We work in the dark–we do what we can–we give what we have. Our doubt is our passion and our passion is our task. The rest is the madness of art.

The setting for my being held, once again, by these words was a 2008 speech by Cynthia Ozick about “ghost writers.” For her, the “madness of art” is not, actually, in the art, but in all the things we do to escape it. “Art turns mad in pursuit of the false face of wishful distraction,” Ozick says. Boy, howdy.

Perhaps as a defense of my recent rash decision to deactivate my facebook account, “the false face of wishful distraction” resonates.

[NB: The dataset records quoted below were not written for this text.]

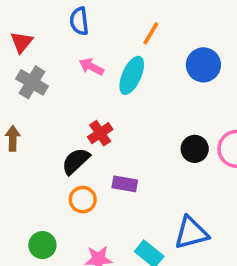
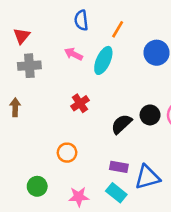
blue semicircle: (79, 21) -> (81, 20), moved
gray cross: (32, 82) -> (29, 66), turned -35
black semicircle: (76, 161) -> (121, 124), moved
purple rectangle: (125, 184) -> (119, 167), moved

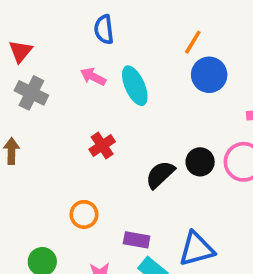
orange line: (118, 29) -> (193, 42), moved
cyan ellipse: (103, 60) -> (135, 86), turned -48
gray cross: (29, 66) -> (31, 93), turned 30
purple rectangle: (119, 167) -> (137, 240), moved

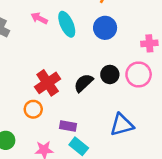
blue circle: (209, 75) -> (105, 28), moved
red cross: (102, 146) -> (48, 83), moved, size x1.5
blue triangle: (196, 249) -> (122, 125), moved

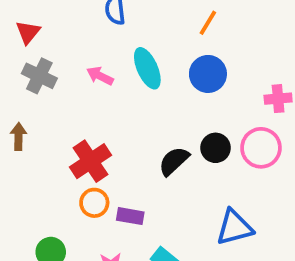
pink arrow: (39, 18) -> (100, 76), moved
red cross: (48, 83) -> (91, 161), moved
purple rectangle: (68, 126) -> (130, 216), moved

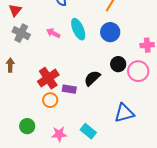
black circle: (216, 148) -> (118, 64), moved
purple rectangle: (130, 216) -> (69, 89), moved

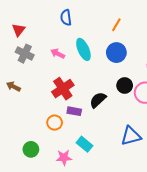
brown arrow: (10, 65) -> (13, 87), turned -64
red cross: (48, 78) -> (63, 89), moved
cyan rectangle: (88, 131) -> (84, 144), moved

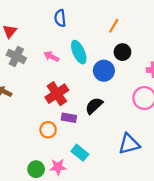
blue circle: (116, 53) -> (104, 71), moved
black circle: (125, 85) -> (122, 52), moved
green circle: (31, 149) -> (36, 169), moved

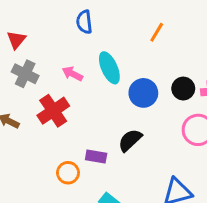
black circle: (122, 52) -> (183, 89), moved
red cross: (57, 94) -> (53, 111), moved

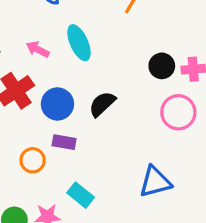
blue circle: (143, 93) -> (57, 104), moved
black semicircle: (130, 140) -> (102, 104), moved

I got off facebook for three reasons:

  1.  I became personally aware of the passive-aggressive nature of indirect communication through updating one’s status, and decided that if someone wanted me to know what they were feeling or doing, they needed to pick up the phone or send me a note.
  2. The general time-sink that is facebook. What would that last hour before bedtime be like if I wasn’t zoning out in front of the screen checking up on everybody else’s day? (Answer: Great!)
  3. All the ego stuff….was I getting enough friends, enough likes, enough positive attention to earn my place in the social media world?

Around the time that I was admitting all this to myself, I came across a generous column on The Attic’s Ask Miss Lit page, responding to a writer’s complaint that social media was taking over her life. (I don’t know why I think the writer is a her, but I just do.) Wise Miss Lit pointed out that there are many great writers out there who have no facebook friends, no personal website, no blog, no nothing. They just write. (Cynthia Ozick doesn’t even have her own website. Imagine!) And neither do most clergy, painters, poets, doctors, or teachers.

What if work – be it making art or teaching or gardening or mothering or writing – is what is sane in the world, and all those things we say will help us work, but are actually things we do to avoid work…what if that way madness lies?